(Stored data entries)
== Segment start ==

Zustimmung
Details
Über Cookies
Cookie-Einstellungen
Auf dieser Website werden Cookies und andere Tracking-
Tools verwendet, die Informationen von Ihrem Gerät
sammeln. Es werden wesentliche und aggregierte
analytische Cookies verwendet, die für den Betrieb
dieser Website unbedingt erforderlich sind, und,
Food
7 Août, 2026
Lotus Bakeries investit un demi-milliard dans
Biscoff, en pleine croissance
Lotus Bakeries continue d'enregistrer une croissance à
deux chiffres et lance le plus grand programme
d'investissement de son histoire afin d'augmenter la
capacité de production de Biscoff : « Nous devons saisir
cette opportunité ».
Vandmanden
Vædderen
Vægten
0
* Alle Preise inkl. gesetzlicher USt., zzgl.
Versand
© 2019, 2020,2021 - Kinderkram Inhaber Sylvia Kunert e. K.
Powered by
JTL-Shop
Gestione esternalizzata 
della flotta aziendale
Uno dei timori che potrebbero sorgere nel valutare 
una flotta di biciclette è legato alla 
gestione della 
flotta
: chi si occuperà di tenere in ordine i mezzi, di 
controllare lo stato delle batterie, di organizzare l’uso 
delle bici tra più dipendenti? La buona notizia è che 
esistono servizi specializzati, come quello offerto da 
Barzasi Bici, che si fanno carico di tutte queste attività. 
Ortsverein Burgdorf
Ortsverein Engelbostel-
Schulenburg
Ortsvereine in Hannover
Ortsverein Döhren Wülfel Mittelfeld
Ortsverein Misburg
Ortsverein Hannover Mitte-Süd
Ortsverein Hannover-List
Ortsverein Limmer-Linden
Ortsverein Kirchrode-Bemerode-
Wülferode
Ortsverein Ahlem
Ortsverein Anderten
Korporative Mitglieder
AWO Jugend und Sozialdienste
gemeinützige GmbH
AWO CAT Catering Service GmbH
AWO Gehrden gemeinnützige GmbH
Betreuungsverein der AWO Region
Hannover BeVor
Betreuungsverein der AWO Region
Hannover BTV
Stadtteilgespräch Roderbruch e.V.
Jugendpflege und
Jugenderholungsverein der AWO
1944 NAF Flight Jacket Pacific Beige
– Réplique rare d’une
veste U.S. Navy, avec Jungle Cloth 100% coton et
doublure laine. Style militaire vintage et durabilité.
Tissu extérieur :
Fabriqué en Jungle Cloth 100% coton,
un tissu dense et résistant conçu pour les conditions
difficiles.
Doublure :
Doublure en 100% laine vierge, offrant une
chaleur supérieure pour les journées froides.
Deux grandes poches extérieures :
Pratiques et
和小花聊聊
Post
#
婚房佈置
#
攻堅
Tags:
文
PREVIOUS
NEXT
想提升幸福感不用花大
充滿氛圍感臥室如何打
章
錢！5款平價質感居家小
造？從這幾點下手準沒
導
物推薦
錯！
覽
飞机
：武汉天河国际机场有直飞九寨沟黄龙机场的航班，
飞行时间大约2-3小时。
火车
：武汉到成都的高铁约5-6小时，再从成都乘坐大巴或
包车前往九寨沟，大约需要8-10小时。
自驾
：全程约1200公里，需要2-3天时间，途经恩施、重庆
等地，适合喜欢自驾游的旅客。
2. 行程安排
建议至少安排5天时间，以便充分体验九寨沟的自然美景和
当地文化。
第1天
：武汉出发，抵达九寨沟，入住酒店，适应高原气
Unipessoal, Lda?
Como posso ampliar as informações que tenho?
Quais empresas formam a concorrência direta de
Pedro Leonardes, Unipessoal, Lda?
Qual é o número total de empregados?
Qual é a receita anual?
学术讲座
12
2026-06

== Segment end ==

▸ What is needed
Transcribe each record shown above, exactly.

▸ Task solution
Zustimmung
Details
Über Cookies
Cookie-Einstellungen
Auf dieser Website werden Cookies und andere Tracking-
Tools verwendet, die Informationen von Ihrem Gerät
sammeln. Es werden wesentliche und aggregierte
analytische Cookies verwendet, die für den Betrieb
dieser Website unbedingt erforderlich sind, und,
Food
7 Août, 2026
Lotus Bakeries investit un demi-milliard dans
Biscoff, en pleine croissance
Lotus Bakeries continue d'enregistrer une croissance à
deux chiffres et lance le plus grand programme
d'investissement de son histoire afin d'augmenter la
capacité de production de Biscoff : « Nous devons saisir
cette opportunité ».
Vandmanden
Vædderen
Vægten
0
* Alle Preise inkl. gesetzlicher USt., zzgl.
Versand
© 2019, 2020,2021 - Kinderkram Inhaber Sylvia Kunert e. K.
Powered by
JTL-Shop
Gestione esternalizzata 
della flotta aziendale
Uno dei timori che potrebbero sorgere nel valutare 
una flotta di biciclette è legato alla 
gestione della 
flotta
: chi si occuperà di tenere in ordine i mezzi, di 
controllare lo stato delle batterie, di organizzare l’uso 
delle bici tra più dipendenti? La buona notizia è che 
esistono servizi specializzati, come quello offerto da 
Barzasi Bici, che si fanno carico di tutte queste attività. 
Ortsverein Burgdorf
Ortsverein Engelbostel-
Schulenburg
Ortsvereine in Hannover
Ortsverein Döhren Wülfel Mittelfeld
Ortsverein Misburg
Ortsverein Hannover Mitte-Süd
Ortsverein Hannover-List
Ortsverein Limmer-Linden
Ortsverein Kirchrode-Bemerode-
Wülferode
Ortsverein Ahlem
Ortsverein Anderten
Korporative Mitglieder
AWO Jugend und Sozialdienste
gemeinützige GmbH
AWO CAT Catering Service GmbH
AWO Gehrden gemeinnützige GmbH
Betreuungsverein der AWO Region
Hannover BeVor
Betreuungsverein der AWO Region
Hannover BTV
Stadtteilgespräch Roderbruch e.V.
Jugendpflege und
Jugenderholungsverein der AWO
1944 NAF Flight Jacket Pacific Beige
– Réplique rare d’une
veste U.S. Navy, avec Jungle Cloth 100% coton et
doublure laine. Style militaire vintage et durabilité.
Tissu extérieur :
Fabriqué en Jungle Cloth 100% coton,
un tissu dense et résistant conçu pour les conditions
difficiles.
Doublure :
Doublure en 100% laine vierge, offrant une
chaleur supérieure pour les journées froides.
Deux grandes poches extérieures :
Pratiques et
和小花聊聊
Post
#
婚房佈置
#
攻堅
Tags:
文
PREVIOUS
NEXT
想提升幸福感不用花大
充滿氛圍感臥室如何打
章
錢！5款平價質感居家小
造？從這幾點下手準沒
導
物推薦
錯！
覽
飞机
：武汉天河国际机场有直飞九寨沟黄龙机场的航班，
飞行时间大约2-3小时。
火车
：武汉到成都的高铁约5-6小时，再从成都乘坐大巴或
包车前往九寨沟，大约需要8-10小时。
自驾
：全程约1200公里，需要2-3天时间，途经恩施、重庆
等地，适合喜欢自驾游的旅客。
2. 行程安排
建议至少安排5天时间，以便充分体验九寨沟的自然美景和
当地文化。
第1天
：武汉出发，抵达九寨沟，入住酒店，适应高原气
Unipessoal, Lda?
Como posso ampliar as informações que tenho?
Quais empresas formam a concorrência direta de
Pedro Leonardes, Unipessoal, Lda?
Qual é o número total de empregados?
Qual é a receita anual?
学术讲座
12
2026-06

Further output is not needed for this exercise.